Retype, word for word, every line from the one holding "nnable conflict. He" through the one holding "ng the fight, he" in the entries below, both included, and only those lines.

Content starts

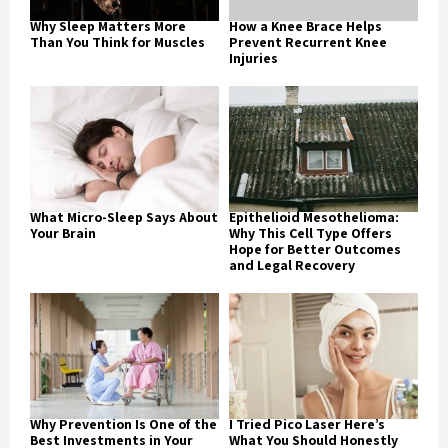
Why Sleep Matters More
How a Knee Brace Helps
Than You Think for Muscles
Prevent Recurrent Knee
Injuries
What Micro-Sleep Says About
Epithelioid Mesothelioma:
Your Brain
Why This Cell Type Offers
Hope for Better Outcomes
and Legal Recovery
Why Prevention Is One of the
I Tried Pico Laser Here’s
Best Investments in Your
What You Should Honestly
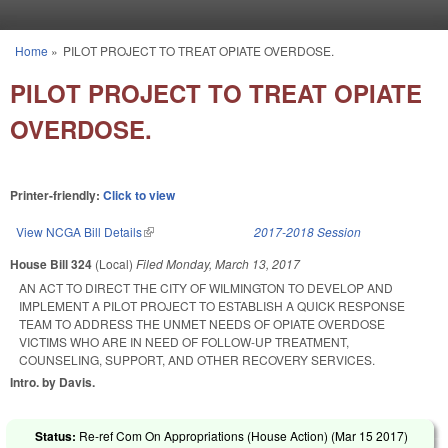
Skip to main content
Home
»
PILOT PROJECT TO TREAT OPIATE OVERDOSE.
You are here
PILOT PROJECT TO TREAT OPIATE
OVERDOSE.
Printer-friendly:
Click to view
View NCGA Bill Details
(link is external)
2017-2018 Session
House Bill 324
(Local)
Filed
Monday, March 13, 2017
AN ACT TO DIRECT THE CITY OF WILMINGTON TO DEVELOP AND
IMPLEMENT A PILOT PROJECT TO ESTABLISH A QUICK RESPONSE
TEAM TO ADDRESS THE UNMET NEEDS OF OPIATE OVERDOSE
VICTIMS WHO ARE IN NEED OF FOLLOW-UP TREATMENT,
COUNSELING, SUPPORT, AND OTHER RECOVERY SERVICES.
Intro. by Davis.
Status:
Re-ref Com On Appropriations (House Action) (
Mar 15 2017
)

Content ends
Content starts

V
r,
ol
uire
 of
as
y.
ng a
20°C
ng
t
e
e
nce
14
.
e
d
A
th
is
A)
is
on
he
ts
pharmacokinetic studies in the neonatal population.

Content ends
Content starts

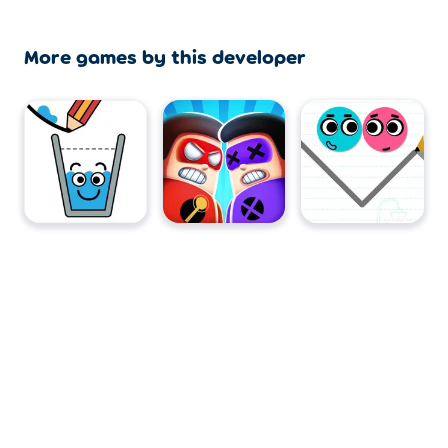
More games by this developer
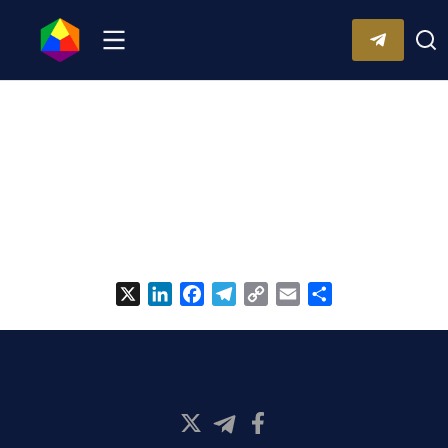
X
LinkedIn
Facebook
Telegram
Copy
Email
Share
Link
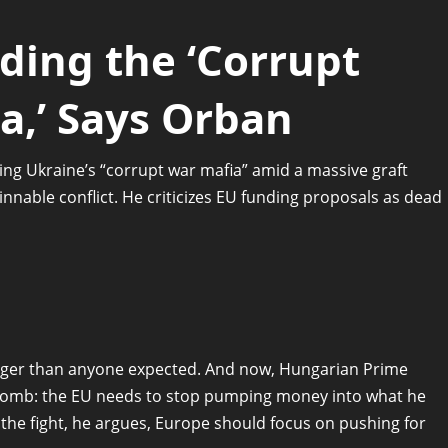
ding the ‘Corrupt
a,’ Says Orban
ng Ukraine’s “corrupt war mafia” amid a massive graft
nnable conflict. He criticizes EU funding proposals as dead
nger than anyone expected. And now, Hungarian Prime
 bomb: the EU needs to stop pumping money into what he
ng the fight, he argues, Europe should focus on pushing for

Content ends

→ **Task solution**
nnable conflict. He criticizes EU funding proposals as dead
nger than anyone expected. And now, Hungarian Prime
 bomb: the EU needs to stop pumping money into what he
ng the fight, he argues, Europe should focus on pushing for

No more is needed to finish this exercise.